Israeli Prime Minister Ehud Olmert sent such a signal Tuesday night when he told delegates at the 35th World Zionist Conference in Jerusalem that Israel was preparing to "take harsh measures, more harsh and more painful than the ones taken before."
"We will reach every place, we will reach every one, there will be no immunity to anyone involved in terrorism, regardless of what they do or who they belong to," he stressed.
Despite the tough talk, Shibley Telhami, who holds the Sadat chair at the University of Maryland, questioned whether such an assault would be launched.
"I see conflicting signals," he said. "That is a big strategic decision because it leads to other things. I would be surprised if such a decision was made based on what happened over the past couple of days."
Vice Premier Shimon Peres was also quoted as downplaying the Palestinian rocket attacks, saying it was "not a big deal."
"This hysteria over the Kassams must end," he reportedly said, adding that the northern Israeli town of Kiryat Shmona had been repeatedly shelled for years. "Kassams, shmassams."
Eli Moyal, the mayor of Sderot, told Israel Radio that unless Peres apologized, he would be "persona non grata" in his city. He pointed out that residents of his city had staged a hunger strike, closed the city to all traffic for awhile Tuesday, and turned off lights throughout the city for an hour Tuesday night to "bring the feeling of the people to the ears of the prime minister."

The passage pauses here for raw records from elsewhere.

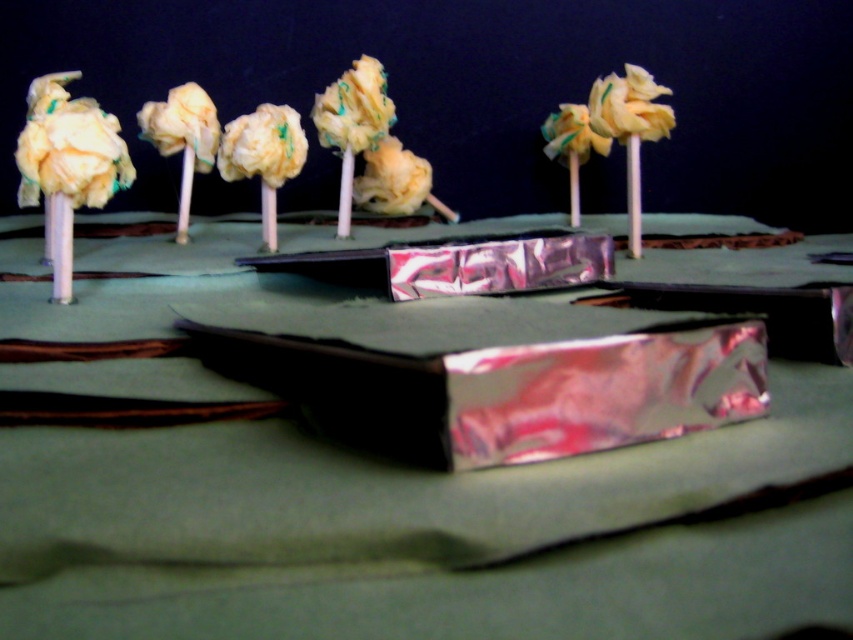 You are setting up a display for a school project and need to place both the metallic silver table at center and the fluffy yellow fabric at center. Which object should you place first if you want the smaller one to be on top?

The fluffy yellow fabric at center is smaller than the metallic silver table at center, so you should place the metallic silver table at center first and then put the fluffy yellow fabric at center on top of it.

You are an observer looking at the miniature landscape model. You notice the white fluffy flower at center and the fluffy yellow fabric at center. Which object is closer to the ground?

The white fluffy flower at center is closer to the ground because it is positioned under the fluffy yellow fabric at center.

You are an observer looking at the miniature landscape model. You notice two yellow fabric flowers in the upper part of the scene. Which one is positioned lower between the matte yellow fabric flower at upper left and the yellow fabric flower at upper center?

The matte yellow fabric flower at upper left is positioned lower than the yellow fabric flower at upper center. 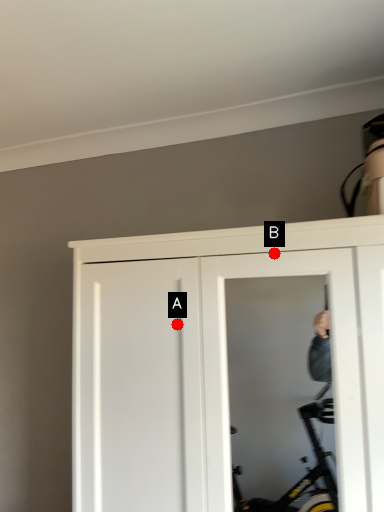 Question: Two points are circled on the image, labeled by A and B beside each circle. Which point is closer to the camera?

Choices:
 (A) A is closer
 (B) B is closer

Answer: (B) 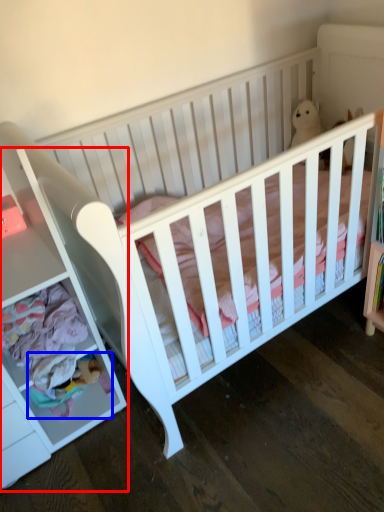 Question: Which of the following is the closest to the observer, dresser (highlighted by a red box) or toy (highlighted by a blue box)?

Choices:
 (A) dresser
 (B) toy

Answer: (A) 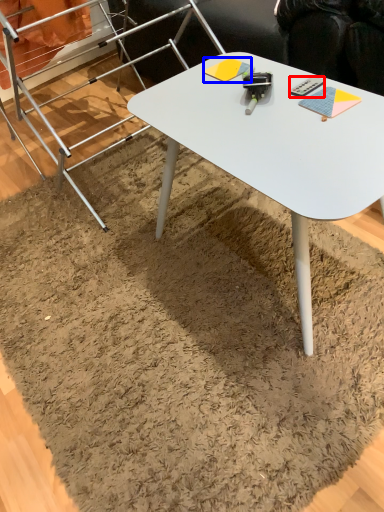 Question: Which point is further to the camera, remote control (highlighted by a red box) or notepad (highlighted by a blue box)?

Choices:
 (A) remote control
 (B) notepad

Answer: (B)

Olmert in his Jerusalem speech said he heard the "pain, anxiety and uncertainty" of those in Sderot and other areas under attack, but he cautioned that Israel "cannot find a comprehensive, overall and permanent solution to instantly remove this threat, once and for all." It is up to the Palestinian Authority to stop the terror attacks and dismantle terrorist organizations, he added, at which point there would be no need for Israel to continue fighting.

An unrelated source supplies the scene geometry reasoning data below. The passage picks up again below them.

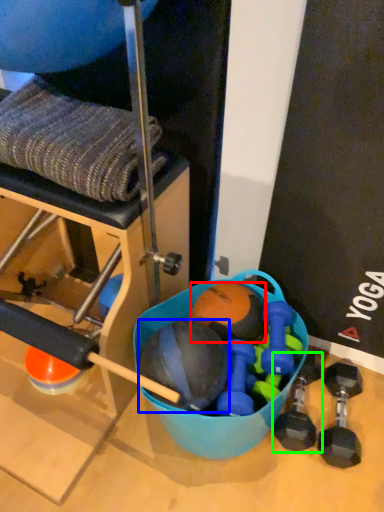 Question: Considering the real-world distances, which object is closest to ball (highlighted by a red box)? ball (highlighted by a blue box) or dumbbell (highlighted by a green box).

Choices:
 (A) ball
 (B) dumbbell

Answer: (A) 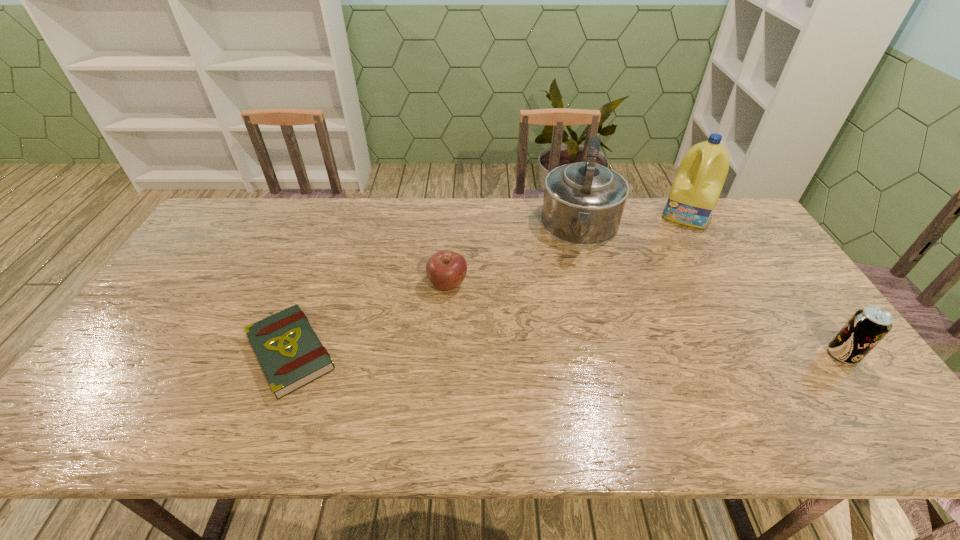 This screenshot has width=960, height=540. I want to click on vacant spot on the desktop that is between the leftmost object and the soda can and is positioned on the side of the third nearest object with the unique marking, so click(x=509, y=353).

Find the location of a particular element. This screenshot has height=540, width=960. free space on the desktop that is between the book and the rightmost object and is positioned with the spout at the front of the kettle is located at coordinates (568, 354).

Where is `vacant spot on the desktop that is between the leftmost object and the soda can and is positioned on the label of the detergent`? vacant spot on the desktop that is between the leftmost object and the soda can and is positioned on the label of the detergent is located at coordinates (638, 354). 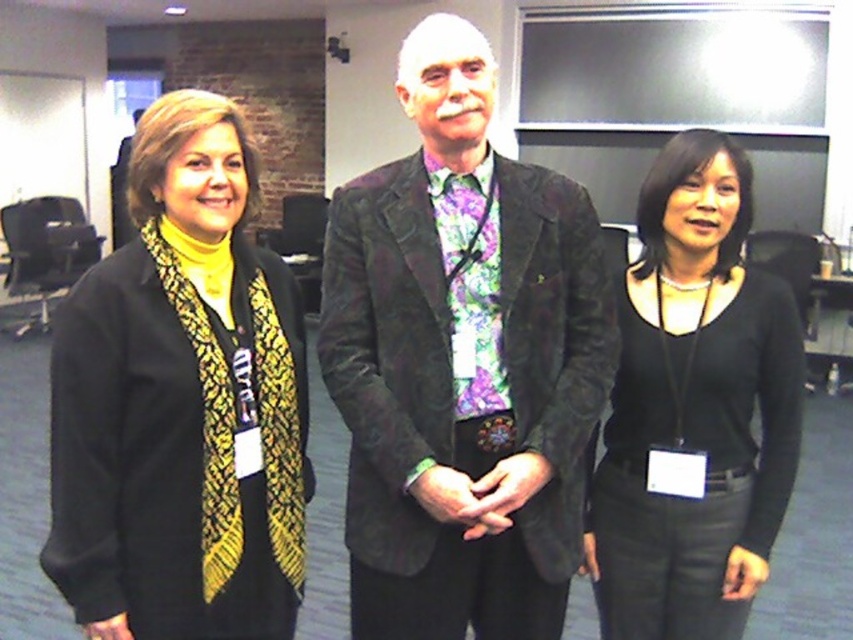 Is black matte shirt at right further to the viewer compared to floral silk tie at center?

Yes, it is.

Does point (601, 550) come closer to viewer compared to point (450, 218)?

No, (601, 550) is further to viewer.

Where is `black matte shirt at right`? The image size is (853, 640). black matte shirt at right is located at coordinates (695, 406).

Who is positioned more to the right, velvet-like brown blazer at center or floral silk tie at center?

floral silk tie at center is more to the right.

Describe the element at coordinates (462, 364) in the screenshot. I see `velvet-like brown blazer at center` at that location.

This screenshot has height=640, width=853. I want to click on velvet-like brown blazer at center, so click(x=462, y=364).

Does black textured scarf at left have a larger size compared to floral silk tie at center?

Yes, black textured scarf at left is bigger than floral silk tie at center.

Can you confirm if black textured scarf at left is positioned to the left of floral silk tie at center?

Yes, black textured scarf at left is to the left of floral silk tie at center.

Is point (131, 172) behind point (453, 310)?

No, it is in front of (453, 310).

Locate an element on the screen. black textured scarf at left is located at coordinates (181, 403).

"Regrettably," Olmert said, "I do not see this happening in the near future."
But there is a real question whether Hamas has the ability to curb those bent on firing Kassam rockets at Israel, according to Telhami.
"Prime Minister [Ismail] Haniyeh is obviously not in control of the military wing of Hamas," he said. "He gave instructions not to continue [Kassam attacks]. It is not in his interest to continue them."

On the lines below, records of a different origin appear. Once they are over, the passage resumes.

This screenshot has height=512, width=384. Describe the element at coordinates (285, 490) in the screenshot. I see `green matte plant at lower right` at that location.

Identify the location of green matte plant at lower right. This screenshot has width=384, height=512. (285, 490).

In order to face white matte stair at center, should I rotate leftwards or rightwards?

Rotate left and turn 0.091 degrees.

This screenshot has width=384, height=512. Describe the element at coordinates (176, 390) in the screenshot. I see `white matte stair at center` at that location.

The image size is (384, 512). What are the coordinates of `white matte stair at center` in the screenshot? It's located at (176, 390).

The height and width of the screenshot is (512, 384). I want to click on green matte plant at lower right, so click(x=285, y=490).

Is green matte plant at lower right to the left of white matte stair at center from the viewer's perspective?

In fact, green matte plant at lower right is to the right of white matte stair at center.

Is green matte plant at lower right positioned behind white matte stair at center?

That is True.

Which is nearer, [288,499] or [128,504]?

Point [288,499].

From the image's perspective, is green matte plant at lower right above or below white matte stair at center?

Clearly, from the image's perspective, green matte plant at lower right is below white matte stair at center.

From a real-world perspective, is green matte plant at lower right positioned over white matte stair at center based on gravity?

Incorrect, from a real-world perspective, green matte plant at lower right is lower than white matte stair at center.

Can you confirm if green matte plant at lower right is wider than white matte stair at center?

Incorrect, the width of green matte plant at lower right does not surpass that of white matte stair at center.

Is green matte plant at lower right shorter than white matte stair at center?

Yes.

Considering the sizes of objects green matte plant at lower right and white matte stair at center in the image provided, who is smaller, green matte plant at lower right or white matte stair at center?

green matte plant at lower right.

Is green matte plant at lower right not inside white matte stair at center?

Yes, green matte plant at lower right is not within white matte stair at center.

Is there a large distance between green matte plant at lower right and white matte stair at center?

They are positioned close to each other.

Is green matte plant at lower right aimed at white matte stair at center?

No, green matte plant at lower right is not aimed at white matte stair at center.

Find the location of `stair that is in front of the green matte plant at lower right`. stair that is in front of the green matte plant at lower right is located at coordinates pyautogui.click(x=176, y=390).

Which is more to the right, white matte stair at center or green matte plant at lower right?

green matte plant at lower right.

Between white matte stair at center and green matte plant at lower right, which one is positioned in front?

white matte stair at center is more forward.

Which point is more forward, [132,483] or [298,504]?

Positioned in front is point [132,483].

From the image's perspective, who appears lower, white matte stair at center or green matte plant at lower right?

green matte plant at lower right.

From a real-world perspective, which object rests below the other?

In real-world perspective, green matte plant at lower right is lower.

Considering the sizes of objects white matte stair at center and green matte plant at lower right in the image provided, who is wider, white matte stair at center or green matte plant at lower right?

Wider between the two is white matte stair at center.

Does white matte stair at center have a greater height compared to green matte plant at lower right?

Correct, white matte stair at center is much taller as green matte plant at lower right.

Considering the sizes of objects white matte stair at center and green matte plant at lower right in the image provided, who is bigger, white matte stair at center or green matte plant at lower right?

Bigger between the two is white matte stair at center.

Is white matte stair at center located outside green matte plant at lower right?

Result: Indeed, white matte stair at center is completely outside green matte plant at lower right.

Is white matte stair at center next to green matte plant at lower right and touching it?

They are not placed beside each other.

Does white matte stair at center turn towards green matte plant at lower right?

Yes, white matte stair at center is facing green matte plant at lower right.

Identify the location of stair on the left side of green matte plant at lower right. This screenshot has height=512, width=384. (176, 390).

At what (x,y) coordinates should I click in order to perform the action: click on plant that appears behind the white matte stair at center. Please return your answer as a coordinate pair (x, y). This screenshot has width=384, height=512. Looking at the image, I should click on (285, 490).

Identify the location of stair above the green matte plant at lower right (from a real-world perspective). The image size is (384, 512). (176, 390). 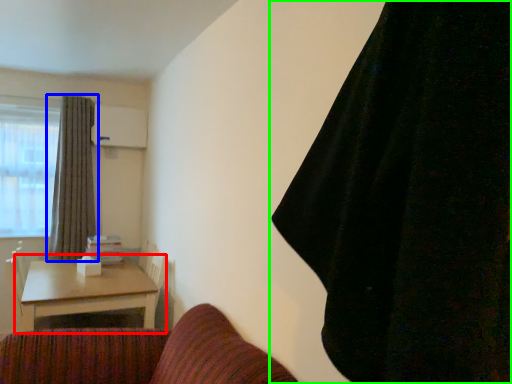 Question: Estimate the real-world distances between objects in this image. Which object is farther from table (highlighted by a red box), curtain (highlighted by a blue box) or curtain (highlighted by a green box)?

Choices:
 (A) curtain
 (B) curtain

Answer: (B) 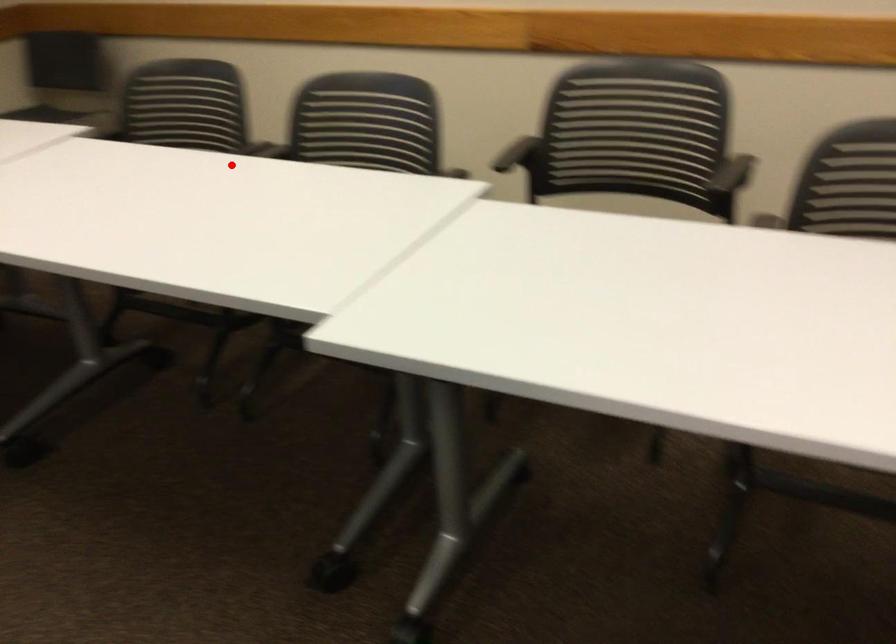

"Palestinian security forces are not in control in Gaza now and so the security environment is not under the control of any party at the moment," Telhami added.
Asked about internal fighting between supporters of Hamas and those of Fatah, the former ruling party that has never fully accepted Hamas’ electoral victory last January, Telhami said the strife would continue but that there would not be an all-out civil war "because neither side wants it."
"Palestinian society is not mobilized along civil conflict lines," he explained. "You do not have a societal divide, only an organizational divide."
One of the reasons for the Palestinian shelling of Sderot and other western Israeli areas is the "general disintegration within the Palestinian political scene, as well as an outgrowth of the principle struggle between Fatah and Hamas," according to Scott Lasensky, a senior research associate at the United States Institute of Peace in Washington.
The "disintegration" Lasensky referred to was evidenced this week when 900 Palestinian civil service workers who earn about $330 a week lined up to receive $300 in cash brought into Gaza in suitcases by Hamas officials. It was the first money these workers had received in nearly four months because of the embargo on international aid imposed after Hamas assumed control of the government in March.
Alon Ben-Meir of the World Policy Institute in Manhattan said he understands that Israeli leaders are "on the verge of making a decision in which they will declare that Hamas is the responsible party."
"Effectively immediately, they would be targeted," he said. "They would be said to be complicit in the terrorism. … I would give things another week or two [to play out] and then we will see some changes: for better or for worse. But the situation will not stay the same."